In February, scientists announced a historic discovery: For the first time ever — after years of waiting — they’d successfully detected gravitational waves, the ripples in space-time produced by massive objects like black holes. On Wednesday at the annual meeting of the American Astronomical Society, they announced that they’re ready to confirm a second detection, one that occurred before the first was even made public.

Late on Christmas day 2015, the thousand-odd scientists who work with the Laser Interferometer Gravitational-wave Observatory had their holidays interrupted by text alerts.

“I was in Argentina with my family, in the mountains, but I still had some cell signal if I got in the right place,” LIGO spokesperson Gabriela Gonzalez, a professor of physics and astronomy at Louisiana State University, told The Washington Post. “And I got this text message saying ‘there’s another one, and we have to make some decisions!’ ”

Gravitational waves are the ripples in the pond of spacetime. The gravity of large objects warps space and time, or “spacetime” as physicists call it, the way a bowling ball changes the shape of a trampoline as it rolls around on it. Smaller objects will move differently as a result — like marbles spiraling toward a bowling-ball-sized dent in a trampoline instead of sitting on a flat surface.

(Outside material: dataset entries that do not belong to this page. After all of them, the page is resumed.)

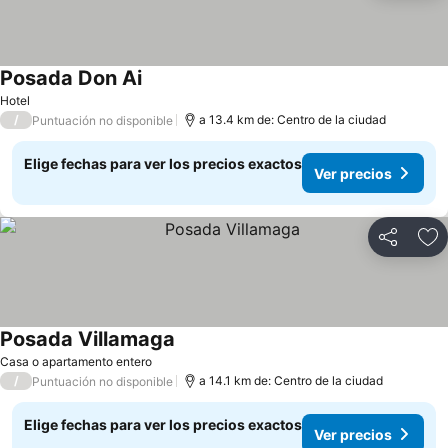
Posada Don Ai
Hotel
/
a 13.4 km de: Centro de la ciudad
Puntuación no disponible
Elige fechas para ver los precios exactos
Ver precios
Compartir
Ag
Posada Villamaga
Casa o apartamento entero
/
a 14.1 km de: Centro de la ciudad
Puntuación no disponible
Elige fechas para ver los precios exactos
Ver precios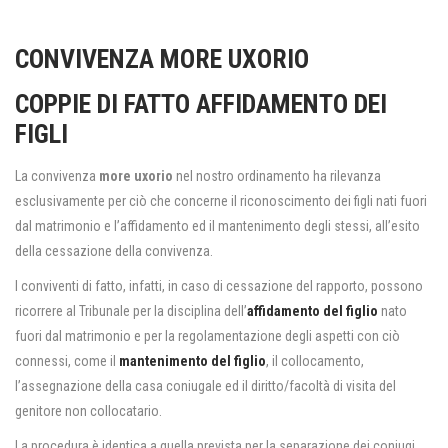
CONVIVENZA MORE UXORIO
COPPIE DI FATTO AFFIDAMENTO DEI
FIGLI
La convivenza
more uxorio
nel nostro ordinamento ha rilevanza
esclusivamente per ciò che concerne il riconoscimento dei figli nati fuori
dal matrimonio e l’affidamento ed il mantenimento degli stessi, all’esito
della cessazione della convivenza.
I conviventi di fatto, infatti, in caso di cessazione del rapporto, possono
ricorrere al Tribunale per la disciplina dell’
affidamento del figlio
nato
fuori dal matrimonio e per la regolamentazione degli aspetti con ciò
connessi, come il
mantenimento del figlio
, il collocamento,
l’assegnazione della casa coniugale ed il diritto/facoltà di visita del
genitore non collocatario.
La procedura è identica a quella prevista per la separazione dei coniugi,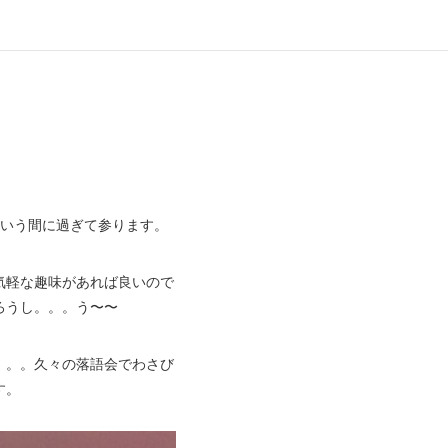
いう間に過ぎて参ります。
気軽な趣味があれば良いので
ろうし。。。う〜〜
。。。久々の落語会でわさび
す。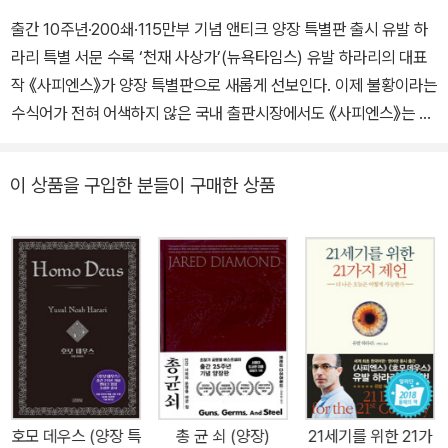
출간 10주년·200쇄·115만부 기념 앤티크 양장 특별판 출시 유발 하
라리 특별 서문 수록 ‘천재 사상가’(뉴욕타임스) 유발 하라리의 대표
작 《사피엔스》가 양장 특별판으로 새롭게 선보인다. 이제 불황이라는
수식어가 전혀 어색하지 않은 국내 출판시장에서도 《사피엔스》는 인
문교양 분야의 트렌드를 주도하며 2023년 1월 기준 ‘200쇄 발행·11
5만부 판매’라는 놀라운 성적을 거두고 있다. 전 세계적으로는 65개
이 상품을 구입한 분들이 구매한 상품
국어로 출간되어 2,300만부 이상 팔려 글로벌 베스트셀러로 자리매
김한 지 오래다. 빌 게이츠, 재레드 다이아몬드, 마크 저커버그, 뇌과
학자 김대식 카이스트 교수, 유시민 작가, 김상욱 경희대 물리학과 교
수 등 국내외 내로라하는 지성인들이 강력 추천한 《사피엔스》는 명실
상부 우리 시대의 고전이다. 인류 역사와 미래를 종횡무진 가로지르
는 《사피엔스》의 통찰은 불확실하고 복잡한 세계를 이해하고 대비하
는 데 반드시 필요하다. 이번 특별판에는 2011년 원서 출간 이후 10
년을 돌아보고 위기 상황을 맞은 인류에게 건네는 제언이 특별 서문
으로 수록되었다. 기후위기와 코로나 팬데믹, 미·중 패권 경쟁과 러시
호모 데우스 (양장 특
총 균 쇠 (양장)
21세기를 위한 21가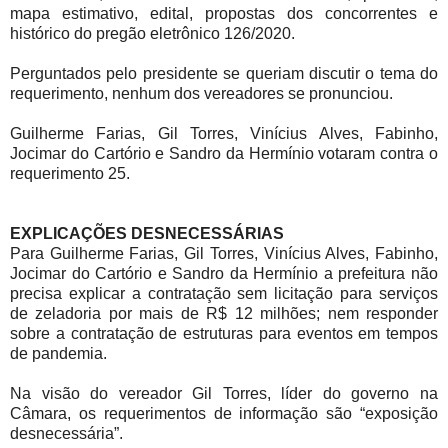
mapa estimativo, edital, propostas dos concorrentes e
histórico do pregão eletrônico 126/2020.
Perguntados pelo presidente se queriam discutir o tema do
requerimento, nenhum dos vereadores se pronunciou.
Guilherme Farias, Gil Torres, Vinícius Alves, Fabinho,
Jocimar do Cartório e Sandro da Hermínio votaram contra o
requerimento 25.
EXPLICAÇÕES DESNECESSÁRIAS
Para Guilherme Farias, Gil Torres, Vinícius Alves, Fabinho,
Jocimar do Cartório e Sandro da Hermínio a prefeitura não
precisa explicar a contratação sem licitação para serviços
de zeladoria por mais de R$ 12 milhões; nem responder
sobre a contratação de estruturas para eventos em tempos
de pandemia.
Na visão do vereador Gil Torres, líder do governo na
Câmara, os requerimentos de informação são “exposição
desnecessária”.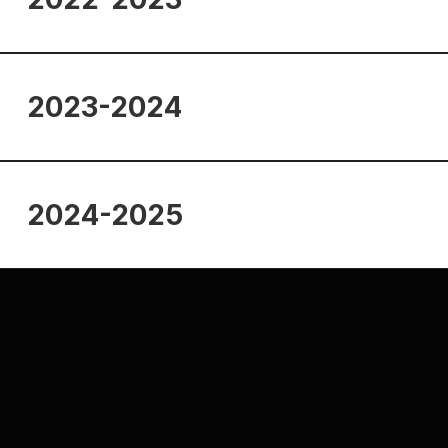
2023-2024
2024-2025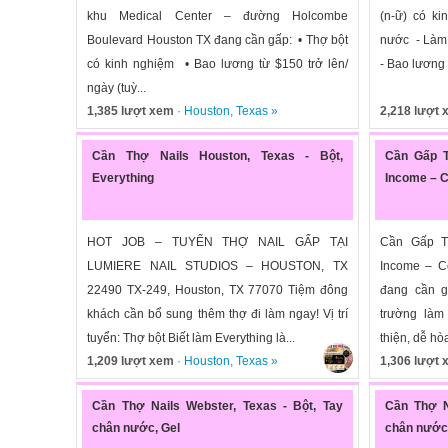
khu Medical Center – đường Holcombe
(n-ữ) có ki
Boulevard Houston TX đang cần gấp: • Thợ bột
nước - Làm f
có kinh nghiệm • Bao lương từ $150 trở lên/
- Bao lương 
ngày (tuỳ...
1,385 lượt xem
·
Houston
,
Texas
»
2,218 lượt
Cần Thợ Nails Houston, Texas - Bột,
Cần Gấp T
Everything
Income – 
HOT JOB – TUYỂN THỢ NAIL GẤP TẠI
Cần Gấp T
LUMIERE NAIL STUDIOS – HOUSTON, TX
Income – Có
22490 TX-249, Houston, TX 77070 Tiệm đông
đang cần g
khách cần bổ sung thêm thợ đi làm ngay! Vị trí
trường làm 
tuyển: Thợ bột Biết làm Everything là...
thiện, dễ hò
1,209 lượt xem
·
Houston
,
Texas
»
1,306 lượt
Cần Thợ Nails Webster, Texas - Bột, Tay
Cần Thợ N
chân nước, Gel
chân nước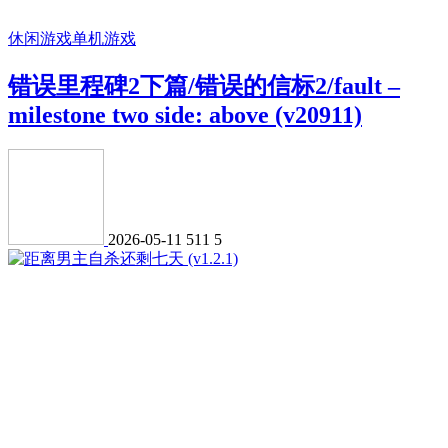
休闲游戏
单机游戏
错误里程碑2下篇/错误的信标2/fault –
milestone two side: above (v20911)
2026-05-11
511
5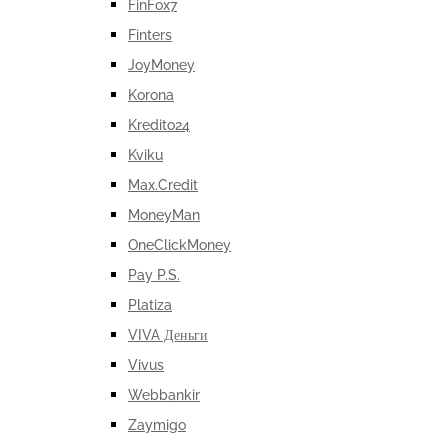
FinFox7
Finters
JoyMoney
Korona
Kredito24
Kviku
Max.Credit
MoneyMan
OneClickMoney
Pay P.S.
Platiza
VIVA Деньги
Vivus
Webbankir
Zaymigo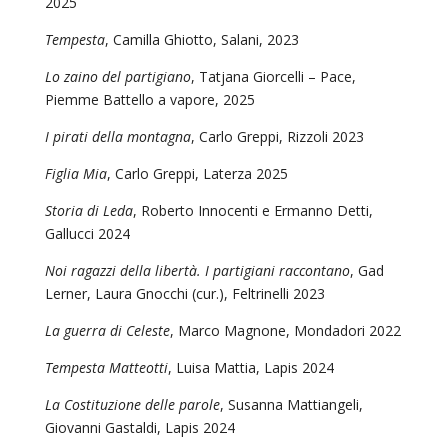
2025
Tempesta
, Camilla Ghiotto, Salani, 2023
Lo zaino del partigiano
, Tatjana Giorcelli – Pace,
Piemme Battello a vapore, 2025
I pirati della montagna
, Carlo Greppi, Rizzoli 2023
Figlia Mia
, Carlo Greppi, Laterza 2025
Storia di Leda
, Roberto Innocenti e Ermanno Detti,
Gallucci 2024
Noi ragazzi della libertà. I partigiani raccontano
, Gad
Lerner, Laura Gnocchi (cur.), Feltrinelli 2023
La guerra di Celeste
, Marco Magnone, Mondadori 2022
Tempesta Matteotti
, Luisa Mattia, Lapis 2024
La Costituzione delle parole
, Susanna Mattiangeli,
Giovanni Gastaldi, Lapis 2024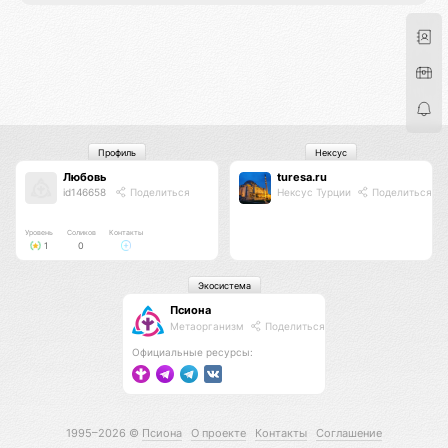
Профиль
Нексус
Любовь
turesa.ru
id146658
Поделиться
Нексус Турции
Поделиться
Уровень
Соликов
Контакты
1
0
Экосистема
Псиона
Метаорганизм
Поделиться
Официальные ресурсы:
1995–2026 ©
Псиона
О проекте
Контакты
Соглашение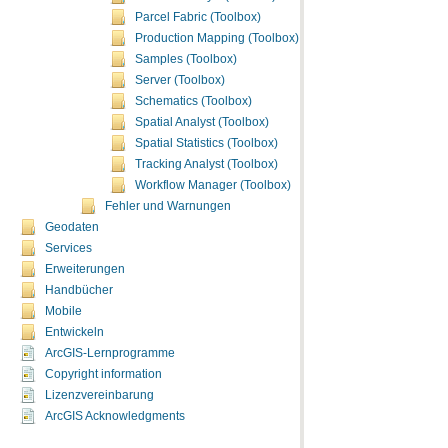
Parcel Fabric (Toolbox)
Production Mapping (Toolbox)
Samples (Toolbox)
Server (Toolbox)
Schematics (Toolbox)
Spatial Analyst (Toolbox)
Spatial Statistics (Toolbox)
Tracking Analyst (Toolbox)
Workflow Manager (Toolbox)
Fehler und Warnungen
Geodaten
Services
Erweiterungen
Handbücher
Mobile
Entwickeln
ArcGIS-Lernprogramme
Copyright information
Lizenzvereinbarung
ArcGIS Acknowledgments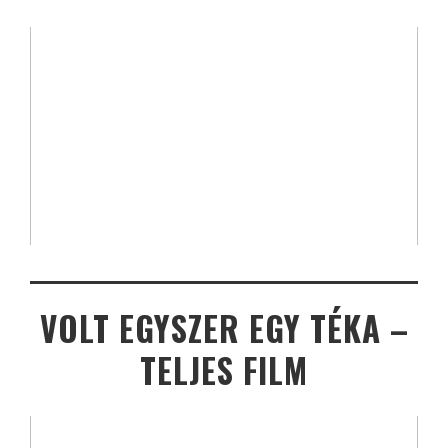
VOLT EGYSZER EGY TÉKA –
TELJES FILM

Unlike light waves, gravitational waves pass through solid objects without being changed, so scientists hope they can use them to study distant, ancient events like the collisions of black holes and neutron stars. They’re also emitted by “dark” objects such as black holes — that don’t emit light and are therefore difficult to study with optical telescopes.

The second detection event, like the first, caught the gravitational waves produced when two black holes collided and merged. But this event was much smaller: The first event involved black holes that were 29 and 36 times as massive as the sun, while this new collision, which took place 1.4 billion years ago, brought together black holes of 8 and 14 solar masses. Although the resulting signal was weaker, scientists from LIGO and Virgo — a similar facility in Europe — have confirmed the signal’s validity with a confidence level of over 99.99999 percent. Their results have been accepted for publication in the journal Physical Review Letters.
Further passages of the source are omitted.